Saved data entries
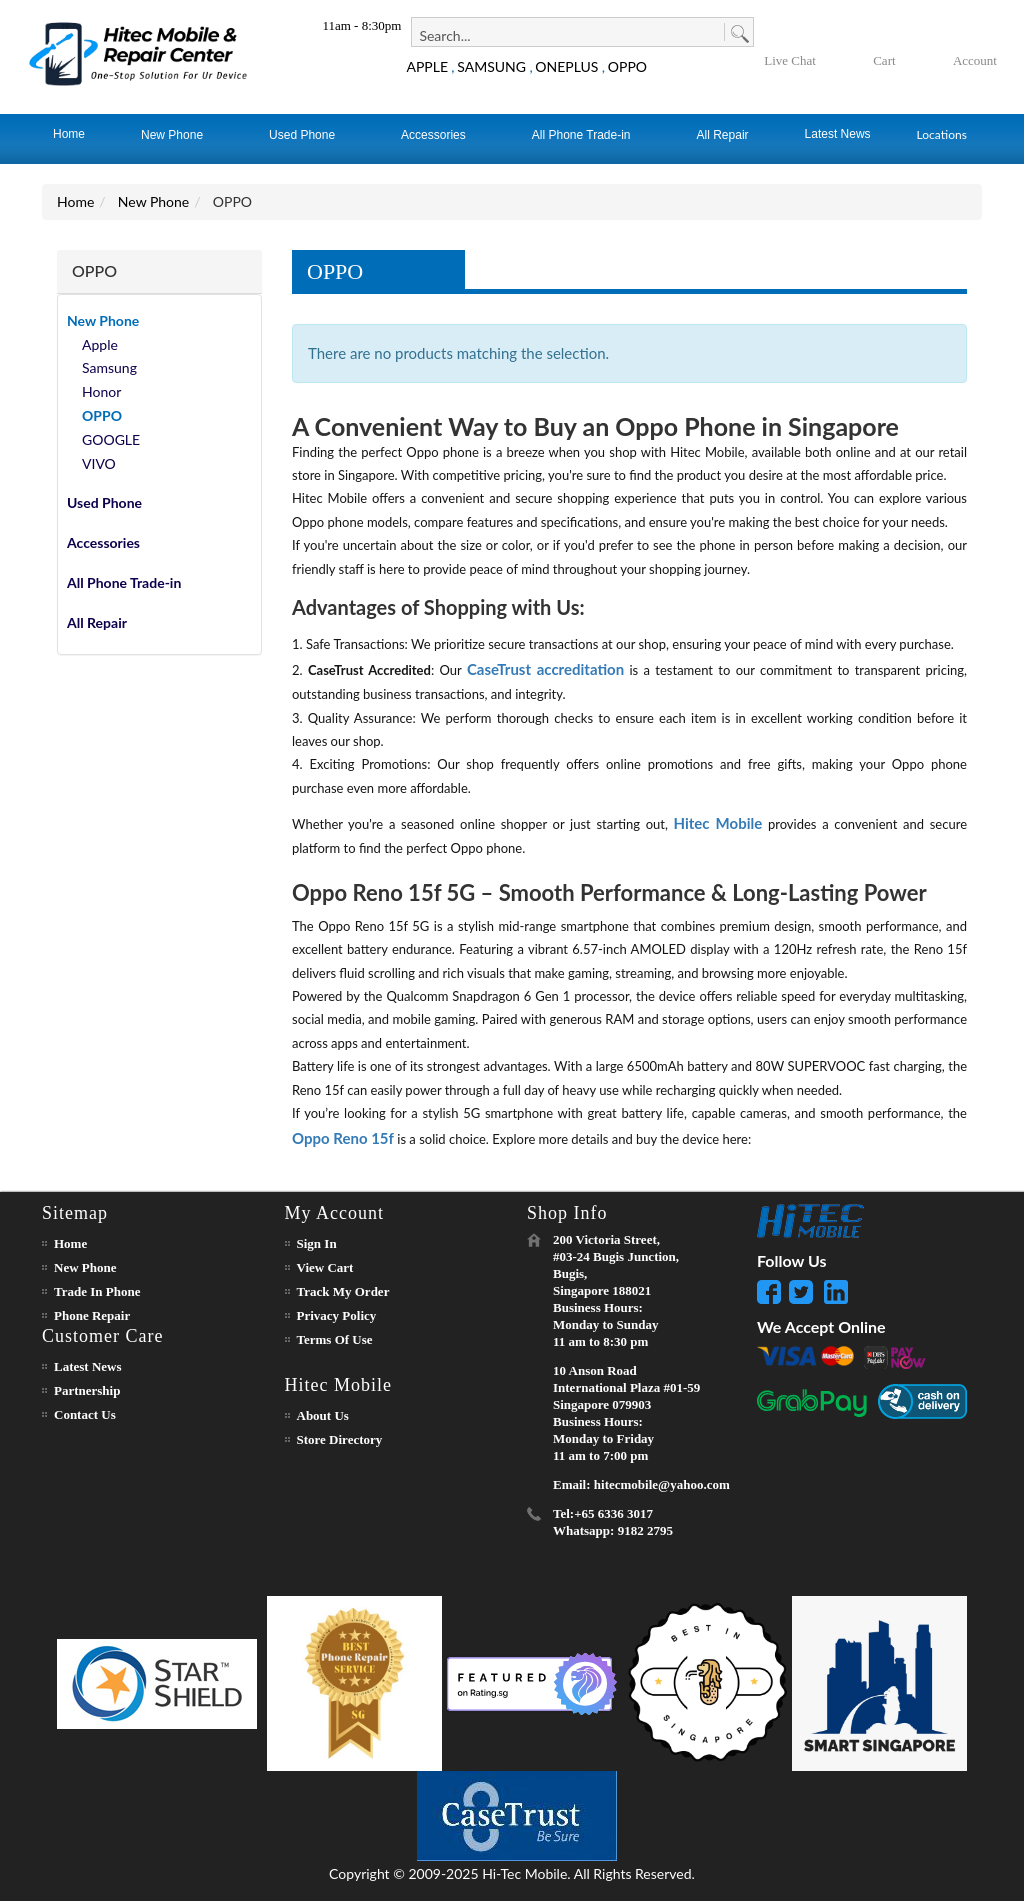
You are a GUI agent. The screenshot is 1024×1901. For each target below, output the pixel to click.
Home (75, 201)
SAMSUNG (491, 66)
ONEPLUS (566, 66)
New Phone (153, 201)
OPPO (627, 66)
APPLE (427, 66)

- _THE TASK_:
Pictures aside, write out all of the records exactly.

- _WORKED SOLUTION_:
You are a GUI agent. The screenshot is 1024×1901. For each target below, output the pixel to click.
Home (75, 201)
SAMSUNG (491, 66)
ONEPLUS (566, 66)
New Phone (153, 201)
OPPO (627, 66)
APPLE (427, 66)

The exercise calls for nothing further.